Is your vendor becoming a fine young cannibal?

"Channel partners" are consulting or integration firms that implement or provide supplementary services to a software vendor's technology. They are ubiquitous across all the technologies we cover, and in fact tend to generate substantially more revenues than the vendors themselves. This makes vendors envious, and sometimes their baser instincts take over.

Consider the case of Web CMS Vendors Ektron and Sitecore, fierce competitors in the mid-market who both issued formal praise of their channel partners earlier this month.

Ektron announced a partner engineering group and touted one-hundred consultancies as certified in its latest platform. Sitecore praised its "growing network" and then cited some channel "MVPs."

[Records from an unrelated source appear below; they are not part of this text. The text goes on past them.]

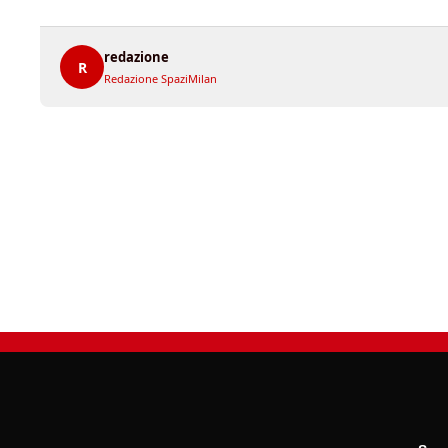
redazione
R
Redazione SpaziMilan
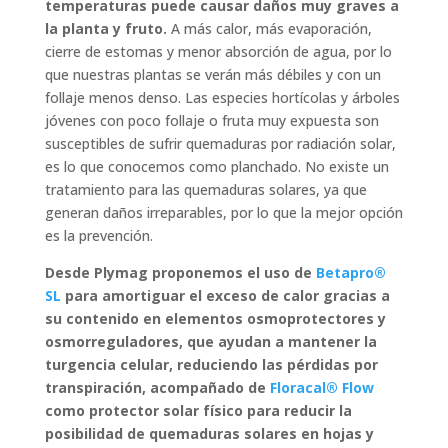
temperaturas puede causar daños muy graves a
la planta y fruto.
A más calor, más evaporación,
cierre de estomas y menor absorción de agua, por lo
que nuestras plantas se verán más débiles y con un
follaje menos denso. Las especies hortícolas y árboles
jóvenes con poco follaje o fruta muy expuesta son
susceptibles de sufrir quemaduras por radiación solar,
es lo que conocemos como planchado. No existe un
tratamiento para las quemaduras solares, ya que
generan daños irreparables, por lo que la mejor opción
es la prevención.
Desde Plymag proponemos el uso de
Betapro®
SL
para amortiguar el exceso de calor gracias a
su contenido en elementos osmoprotectores y
osmorreguladores, que ayudan a mantener la
turgencia celular, reduciendo las pérdidas por
transpiración, acompañado de
Floracal® Flow
como protector solar físico para reducir la
posibilidad de quemaduras solares en hojas y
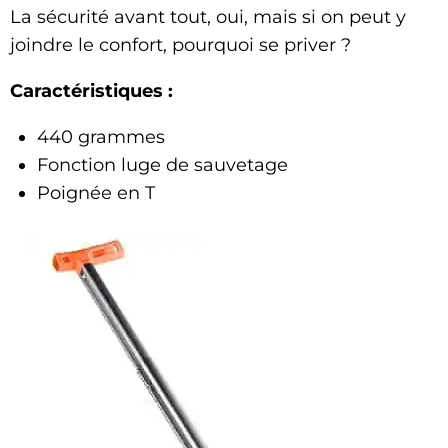
La sécurité avant tout, oui, mais si on peut y
joindre le confort, pourquoi se priver ?
Caractéristiques :
440 grammes
Fonction luge de sauvetage
Poignée en T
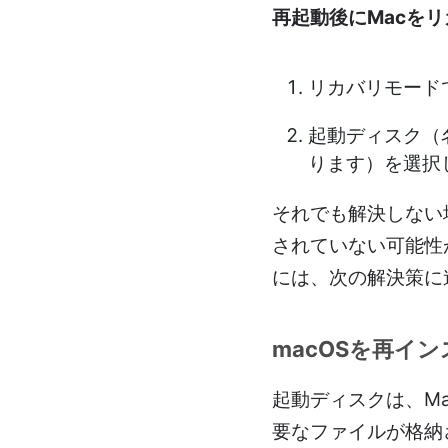
再起動後にMacを
リカバリモード
起動ディスク（名
ります）を選択
それでも解決しない
されていない可能性
には、次の解決策に
macOSを再イ
起動ディスクは、M
要なファイルが格納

The timing of those announcements was kind of ironic, since we had just heard from partners of both companies complaining about the vendors muscling in on some of their business. Ektron's lovey-dovey announcements followed on the heels of a release promoting the vendor's own consulting services -- so perhaps they were issued to mollify a restive channel?

There's a cycle in vendor-partner relationships, and I've seen it run full-circle many times in the last twelve years of analyzing content technologies. The cycle goes something like this:

  1. Vendor builds partner channel to increase sales -- while recognizing its incompetence at key collateral services (like graphic design and SEO in the Web CMS space, for example)
  2. Partner and vendor salespeople engage in an intricate dance with prospective customers -- choreography that typically involves copious beer and horse-trading
  3. During a sales downturn or feared sluggishness (e.g.., now), vendor increasingly "cannibalizes" channel by promoting its own consulting
  4. Vendor re-discovers to its delight that basic services can be highly profitable, while deluding themselves that they can scale it horizontally
  5. License sales from the jilted channel predictably start to drop
  6. Vendor loses some deals and reputation by overcommitting to consulting services where they don't excel
  7. Vendor realizes belatedly that margins diminish once they get beyond boutique architectural services
  8. Vendor hires new channel marketing rep with "fresh commitment" to building partner channel
  9. Initial resistance arises within vendor consulting team, but the rest of company finally comes along after multi-month delay
  10. Some jilted partners get back in the game with idealistic new salespeople
  11. Vendor dips into bottomless well of consulting and integration firms to recruit new partners
  12. Everyone returns to Step #2

 

In the case of Ektron and Sitecore, the story will vary from country to country. It's the same with a lot of other WCM and ECM vendors: their channel posture may differ in North America than say, EMEA or Asia-Pac.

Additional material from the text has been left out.